Content Note: Sexualisierte Gewalt.
Als Nächstes wollen wir ein Beispiel für eine noch immer offene hermeneutische Lücke betrachten, um die Begrifflichkeiten besser zu verstehen und einem gesellschaftlichen Problem mehr Kontext zu geben.
Schon seit der Antike haben Menschen einen Begriff für Vergewaltigung,32 seit Generationen existiert dieses Wort in unserem Wortschatz; dennoch haben viele Menschen falsche Vorstellungen, was hinter diesem Begriff steckt. Einige Verwirrung mag der Tatsache geschuldet sein, dass die Definition von Vergewaltigung im Gesetzestext einigen Wandlungen unterzogen wurde. Seit 1997 wird der Begriff auch bei Taten zwischen Ehepartnern benutzt. Seit 2016 braucht es keine körperliche Zurwehrsetzung mehr, um Nicht-Einverständnis zu kennzeichnen und eine Tat als Vergewaltigung zu verurteilen. Trotz dessen, dass diese Änderungen oft große mediale Aufmerksamkeit bekamen und vielen Menschen diese Änderungen bekannt sein sollten, halten sich einige Mythen zäh.

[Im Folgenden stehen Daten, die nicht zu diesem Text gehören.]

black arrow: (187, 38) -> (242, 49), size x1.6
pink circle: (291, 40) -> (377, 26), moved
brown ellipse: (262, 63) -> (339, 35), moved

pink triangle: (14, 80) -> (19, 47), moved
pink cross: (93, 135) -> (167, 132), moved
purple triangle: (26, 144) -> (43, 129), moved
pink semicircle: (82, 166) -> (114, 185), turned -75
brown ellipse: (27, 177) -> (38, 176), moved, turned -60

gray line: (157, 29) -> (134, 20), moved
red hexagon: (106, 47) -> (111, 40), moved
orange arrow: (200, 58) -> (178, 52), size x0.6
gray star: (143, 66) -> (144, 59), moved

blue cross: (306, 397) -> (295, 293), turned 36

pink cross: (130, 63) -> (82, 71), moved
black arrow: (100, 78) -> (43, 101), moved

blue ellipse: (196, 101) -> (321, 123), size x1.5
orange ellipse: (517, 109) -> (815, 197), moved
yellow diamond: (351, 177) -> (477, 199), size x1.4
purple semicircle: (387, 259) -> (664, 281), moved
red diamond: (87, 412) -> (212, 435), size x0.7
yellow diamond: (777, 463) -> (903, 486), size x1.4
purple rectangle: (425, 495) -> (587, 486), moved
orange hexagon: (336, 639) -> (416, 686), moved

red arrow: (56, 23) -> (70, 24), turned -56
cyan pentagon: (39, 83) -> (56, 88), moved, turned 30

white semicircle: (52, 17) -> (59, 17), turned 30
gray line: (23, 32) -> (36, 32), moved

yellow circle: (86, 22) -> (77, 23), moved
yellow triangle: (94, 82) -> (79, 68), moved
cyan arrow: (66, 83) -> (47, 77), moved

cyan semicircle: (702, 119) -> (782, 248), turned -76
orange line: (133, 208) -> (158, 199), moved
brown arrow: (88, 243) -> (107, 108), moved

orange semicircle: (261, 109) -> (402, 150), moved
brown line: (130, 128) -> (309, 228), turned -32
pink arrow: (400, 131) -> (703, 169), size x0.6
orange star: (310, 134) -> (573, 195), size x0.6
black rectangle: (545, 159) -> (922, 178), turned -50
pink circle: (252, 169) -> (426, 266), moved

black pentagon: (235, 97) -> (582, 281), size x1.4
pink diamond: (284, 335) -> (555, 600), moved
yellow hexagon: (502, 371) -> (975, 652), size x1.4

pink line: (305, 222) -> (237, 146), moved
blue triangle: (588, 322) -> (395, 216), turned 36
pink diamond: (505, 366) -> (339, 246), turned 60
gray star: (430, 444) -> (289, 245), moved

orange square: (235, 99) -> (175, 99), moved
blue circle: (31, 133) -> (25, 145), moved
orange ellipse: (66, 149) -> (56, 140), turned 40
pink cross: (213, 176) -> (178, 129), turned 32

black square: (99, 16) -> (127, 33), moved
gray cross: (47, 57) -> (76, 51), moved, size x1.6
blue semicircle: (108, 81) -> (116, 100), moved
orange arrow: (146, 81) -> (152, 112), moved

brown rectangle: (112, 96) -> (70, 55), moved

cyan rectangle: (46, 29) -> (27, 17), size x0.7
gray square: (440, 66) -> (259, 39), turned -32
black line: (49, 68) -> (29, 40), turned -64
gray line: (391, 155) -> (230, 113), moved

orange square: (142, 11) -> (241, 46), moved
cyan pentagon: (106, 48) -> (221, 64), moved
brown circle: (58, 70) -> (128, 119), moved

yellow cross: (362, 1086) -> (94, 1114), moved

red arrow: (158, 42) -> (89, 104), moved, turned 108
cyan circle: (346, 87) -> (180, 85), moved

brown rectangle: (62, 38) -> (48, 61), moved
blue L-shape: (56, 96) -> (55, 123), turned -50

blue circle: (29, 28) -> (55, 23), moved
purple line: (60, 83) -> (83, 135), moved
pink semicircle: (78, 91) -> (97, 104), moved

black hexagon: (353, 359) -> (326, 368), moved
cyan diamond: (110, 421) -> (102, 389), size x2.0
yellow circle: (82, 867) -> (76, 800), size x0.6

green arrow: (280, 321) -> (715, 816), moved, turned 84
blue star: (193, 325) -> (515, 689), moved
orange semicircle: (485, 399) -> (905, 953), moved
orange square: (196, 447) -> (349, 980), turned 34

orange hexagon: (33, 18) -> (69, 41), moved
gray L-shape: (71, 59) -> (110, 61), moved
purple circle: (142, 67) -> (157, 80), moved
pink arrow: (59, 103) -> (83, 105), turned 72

"Rape myths are inaccurate perceptions concerning rape."33
Wenn Menschen an Vergewaltigung denken, denken sie oft an fremde Männer, die mit einem Messer bewaffnet in der Nacht Frauen auflauern. Das ist jedoch selten in der Realität der Fall. Beispielsweise werden sexuelle Straftaten in den meisten Fällen von jemandem begangen, die:der der betroffenen Person bekannt war.
In einer Studie...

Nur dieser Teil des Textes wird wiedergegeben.